Random thoughts on primes

Recently, we saw in the headlines that a new world record has been set for the largest prime (not surprisingly, it’s a Mersenne prime, which means it’s of the form 2^n - 1 for some n); see here, or for more details, see here. Also, StewJo started a blog on Guesstimation and Benford’s law; Benford’s law says that in many sequences (such as the Fibonacci numbers or values of the Riemann zeta function near the critical line) there is a preponderance for having a small leading digit (1, 2 or 3) over a high leading digit (7, 8 or 9); in fact, the probability of a first digit of d base 10 is just log_{10}(1 + 1/d) — see here for more on Benford’s law. For our purposes, instead of looking at just the first digit we will want to look at the first k digits.

What’s the connection between these posts? One can ask about the distribution of leading digits of these large primes. In base 10 it will almost surely follow Benford’s law; however, in base 2 these numbers will definitely NOT follow Benford’s law (the first k digits will all be 1s for sufficiently large Mersenne primes). It takes a little bit of time to compute the first digit of these numbers, as the 46th Mersenne prime has 12,978,189 digits! But a little patience shows 28% have a first digit of 1, quite close to the 30% from Benford’s law, and the chi-square value, with 8 degrees of freedom, is 3.2, indicating a good fit. (For definiteness, here are the first digits of the first 46 known Mersenne primes: 3, 7, 3, 1, 8, 1, 5, 2, 2, 6, 1, 1, 6, 5, 1, 1, 4, 2, 1, 2, 4, 3, 2, 4, 4, 4, 8, 5, 5, 5, 7, 1, 1, 4, 8, 6, 1, 4, 9, 1, 2, 1, 3, 1, 2, 3 — hmm, only one 9!)
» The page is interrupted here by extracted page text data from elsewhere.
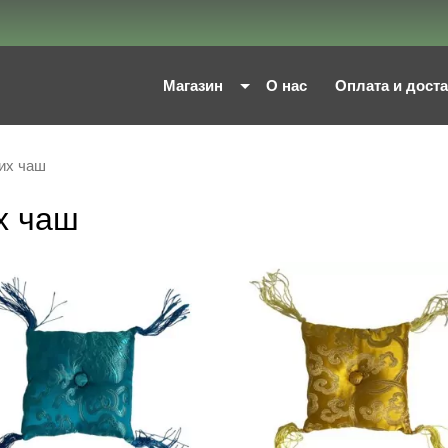
Магазин
О нас
Оплата и дост
их чаш
х чаш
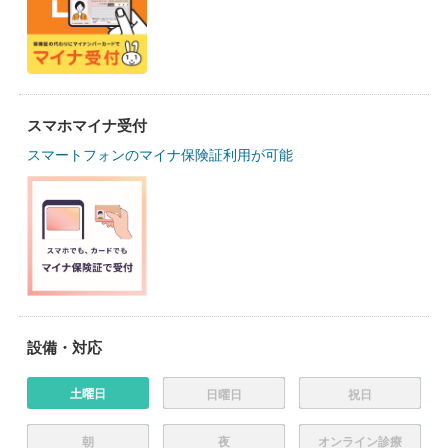
スマホマイナ受付
スマートフォンのマイナ保険証利用が可能
設備・対応
土曜日
日曜日
祝日
朝
夜
オンライン診療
This leads to the following interesting question: given an explicit sequence of primes, what can you say about the distribution of leading digits? If you look at ALL the primes, the answer is that there is no limiting distribution! The reason is if you look at all primes up to 10^N or 2*10^N, you’ll see a very different answer; the percentage of leading digits of 1 oscillates between basically 5/9 (if we truncate at 10^N) and 1/9 (if we truncate at 2*10^N). One way around this is to use analytic density and not the natural density to study the primes (we’ll talk about both of these concepts in Math 406; in Dirichlet’s proof of the infinitude of primes it is the analytic density that naturally arises). (In fact, there is an aside in Serre’s A course on arithmetic where he states that Bombieri showed that, using analytic density, the first digit of primes is 1 with probability log_{10}(1 + 1/d), though no explicit mention of Benford’s law is made.)

But let’s say we don’t want to use analytic density, but we want to just look at the first N primes in some sequence and study their leading digits. What will we see? Will the answer depend on the base (a big yes if our sequence is the Mersenne primes and the base is two!)? It’s a very nice question to give explicit sequences of primes in some natural way. The following are some of my favorites, and are related to proofs of the infinitude of primes.

The following proof, due to Euclid, is almost surely well known to most of the readers here. To prove there are infinitely many primes, assume not. Thus there are finitely many primes, say p_1,…,p_n. Consider the product p_1*…*p_n+1; it is either prime, or divisible by a prime not on the list. Let a_{n+1} be the smallest prime dividing p_1 * … * p_n + 1/$ that is not already on our list. Thus the sequence a_i is {2,3,7,43,13, 53, 5, 6221671, 38709183810571, 139, 2801, 11, 17, 5471, …}; this is sequence A000945 in the On-line Encylopedia of Integer Sequences (a GREAT website, which should be a subject of a future post). A quick examination of the first 43 terms in this sequence show remarkable agreement with Benford’s law base 10 (again about 28% have leading digit of 1, and the chi-square value is about 2).

While there are lots of proofs of the infinitude of primes (see for example, Proofs from THE Book), most of them do not give infinite sequences of primes. Another proof that does is the following: for n = 0, 1, 2, … let F_n = 2^{2^n}+1 be the nth Fermat number; then one can show that these numbers are all relatively prime, and thus if we take the lowest prime dividing each, we get a new sequence of primes: (see sequence A093179 in the OEIS).

To end, here’s the gauntlet question: can you generate any other interesting sequences that prove there are infinitely many primes? For fame and fortune, show that your sequences are Benford for some base; this will be VERY hard, I think. I don’t believe this has been shown for any of the sequences above; in fact, I believe it’s open as to whether or not every prime is contained in Euclid’s sequence.